WRL is one of Dallas's one last chances to get it right, as was pointed out so eloquently at the meeting.

And this proposed light pollution scheme is Exhibit A on what not to do.

It is emblematic of the mindset at the Parks Department - to pave, to build, to light - to ruin a natural setting with projects.

The lighting scheme for the spillway is equally laughable - a string of globe light fixtures along the parapet = pure Vegas.

So first move towards a master vision would be to remove Parks Department engineers from overall planning process.

They have demonstrated that, left to their own devices, they will pave and light the park to death.

Desert Rat

I have run & cycled around WRL since moving here in 1981 & this is not the first fight over whose vision will shape the lake. I have mixed emotions about lighting as I personally know how dark it is in places; however, I agree that the proposed plan is not the right way to go. I am very concerned about the comments concerning the new trail. Are you implying that we should limit access to runners & cyclists. WRL is the only place in Dallas where runners can go without being in total fear of being run over by automobiles. I love it because it is an urban oasis. Dallas is one of the least runner & cyclist friendly cities that I have ever seen (although I will state that there are some runners & cyclists here who do not know how to share the road either). I cannot remember the last time that the trail on the west side has been improved or maintained. (Check out the very bad condition of the old trail on the east side.) I, too, am not crazy about the bridge over the water at the northwest corner of the lake but what else could be done? Widening the trail at that point was impossible because the trail was basically on the road. Trail improvements & widening were needed because of the increased numbers of runners & cyclists using WRL. If you want to restrict runners & cyclists from using WRL, then just drain it, fill it up & pave over it like they're doing over every natural space in this city.

Eric Link

I agree, white rock is a real chance for Dallas to 'get it right' and make a great place. The problem is that 'get it right' is quite a bit different in meaning to each of us. My feeling is that white rock should be more natural and the trinity river project should be the 'dallas river walk' or 'travis lake' with more paths etc. I wish they would just damn the trinity already and put in a few sidewalks over there - maybe we can refocus the parks dept on that?
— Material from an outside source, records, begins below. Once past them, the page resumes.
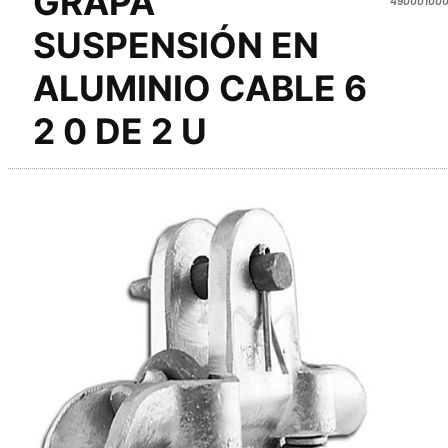
GRAPA
SUSPENSIÓN EN
ALUMINIO CABLE 6
2 0 DE 2 U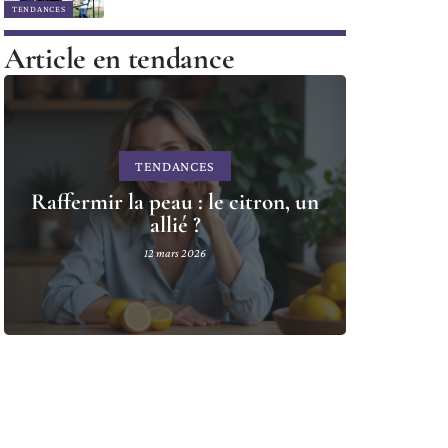
TENDANCES
Article en tendance
TENDANCES
Raffermir la peau : le citron, un
allié ?
12 mars 2026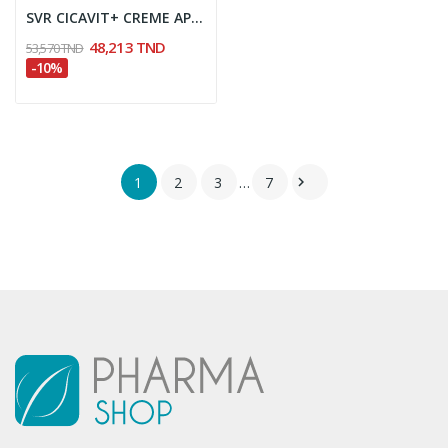
SVR CICAVIT+ CREME APAISANTE 100ML
48,213 TND
53,570 TND
-10%
1
2
3
…
7
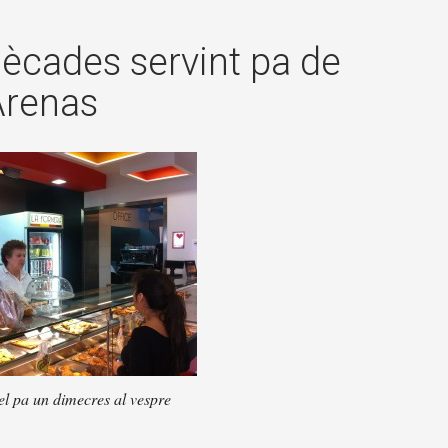
×
dècades servint pa de
Arenas
el pa un dimecres al vespre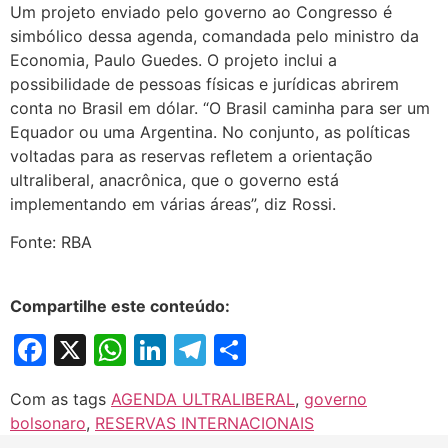
Um projeto enviado pelo governo ao Congresso é
simbólico dessa agenda, comandada pelo ministro da
Economia, Paulo Guedes. O projeto inclui a
possibilidade de pessoas físicas e jurídicas abrirem
conta no Brasil em dólar. “O Brasil caminha para ser um
Equador ou uma Argentina. No conjunto, as políticas
voltadas para as reservas refletem a orientação
ultraliberal, anacrônica, que o governo está
implementando em várias áreas”, diz Rossi.
Fonte: RBA
Compartilhe este conteúdo:
Facebook
X
WhatsApp
LinkedIn
Telegram
Share
Com as tags
AGENDA ULTRALIBERAL
,
governo
bolsonaro
,
RESERVAS INTERNACIONAIS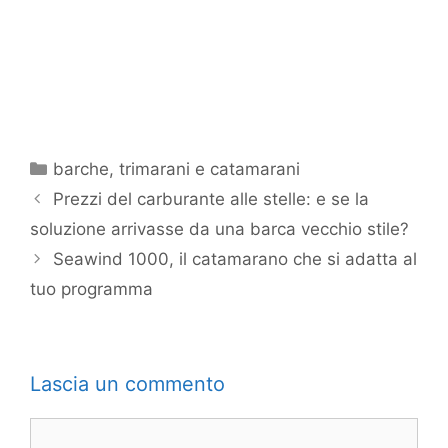
Categorie
barche
,
trimarani e catamarani
Prezzi del carburante alle stelle: e se la
soluzione arrivasse da una barca vecchio stile?
Seawind 1000, il catamarano che si adatta al
tuo programma
Lascia un commento
Commento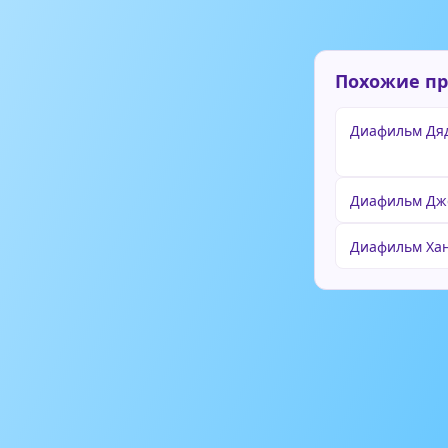
Похожие п
Диафильм Дяд
Диафильм Дж
Диафильм Ха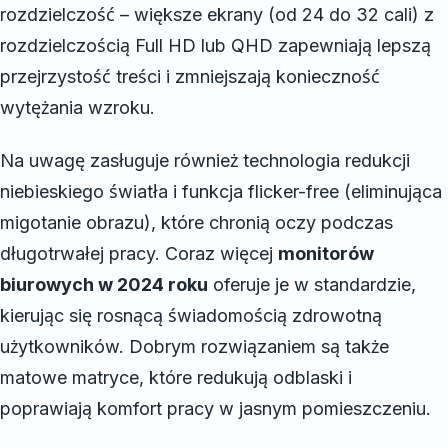
rozdzielczość – większe ekrany (od 24 do 32 cali) z
rozdzielczością Full HD lub QHD zapewniają lepszą
przejrzystość treści i zmniejszają konieczność
wytężania wzroku.
Na uwagę zasługuje również technologia redukcji
niebieskiego światła i funkcja flicker-free (eliminująca
migotanie obrazu), które chronią oczy podczas
długotrwałej pracy. Coraz więcej
monitorów
biurowych w 2024 roku
oferuje je w standardzie,
kierując się rosnącą świadomością zdrowotną
użytkowników. Dobrym rozwiązaniem są także
matowe matryce, które redukują odblaski i
poprawiają komfort pracy w jasnym pomieszczeniu.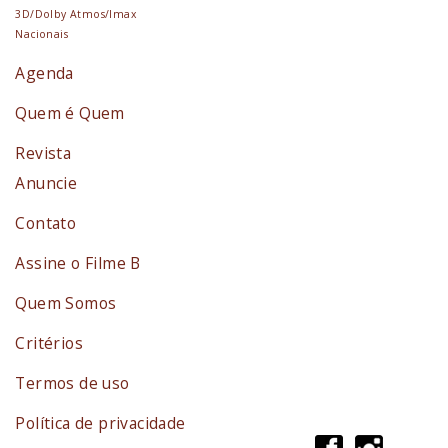
3D/Dolby Atmos/Imax
Nacionais
Agenda
Quem é Quem
Revista
Anuncie
Contato
Assine o Filme B
Quem Somos
Critérios
Termos de uso
Política de privacidade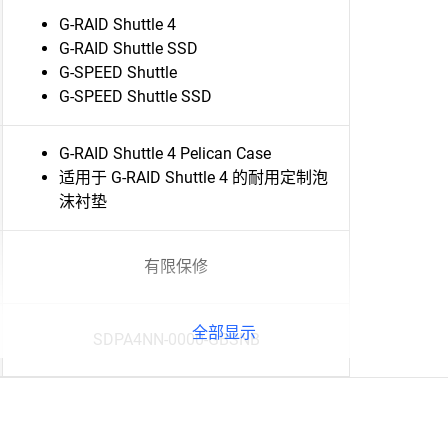
G-RAID Shuttle 4
G-RAID Shuttle SSD
G-SPEED Shuttle
G-SPEED Shuttle SSD
G-RAID Shuttle 4 Pelican Case
适用于 G-RAID Shuttle 4 的耐用定制泡
沫衬垫
有限保修
全部显示
SDPA4NN-0000-GBSNB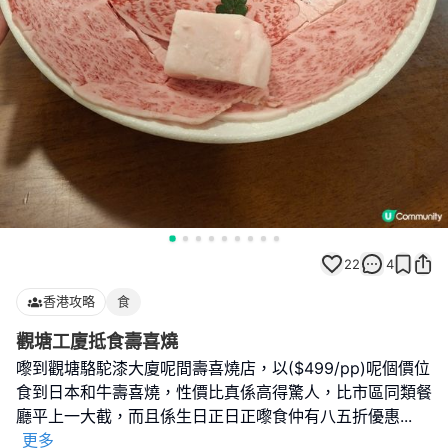
22
4
香港攻略
食
觀塘工廈抵食壽喜燒
嚟到觀塘駱駝漆大廈呢間壽喜燒店，以($499/pp)呢個價位
食到日本和牛壽喜燒，性價比真係高得驚人，比市區同類餐
廳平上一大截，而且係生日正日正嚟食仲有八五折優惠
...
更多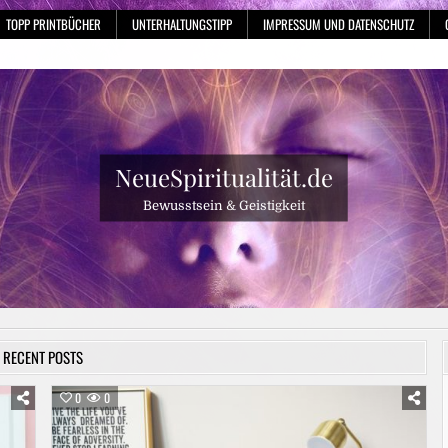
TOPP PRINTBÜCHER
UNTERHALTUNGSTIPP
IMPRESSUM UND DATENSCHUTZ
NeueSpiritualität.de
Bewusstsein & Geistigkeit
RECENT POSTS
0
0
Why do the light standards have to be so tall?

Can the Parks Department install lower-level lighting that can still provide safety and not be as intrusive as the taller light standards already in place?

Seems like a simple solution and comprise to me - a no brainer.

Chip Northrup

Suggest you contact Sheffie Kadane's office and asked to be included on the "revised plan" process -

Where all such concerns and inputs can be taken into consideration - for once / at last



It makes me really angry when I see primary colored swing sets uglifying the only rare patches of nature left in Dallas. We have enough playgrounds and ballparks. I sincerely hope they leave this little hunk of nature natural.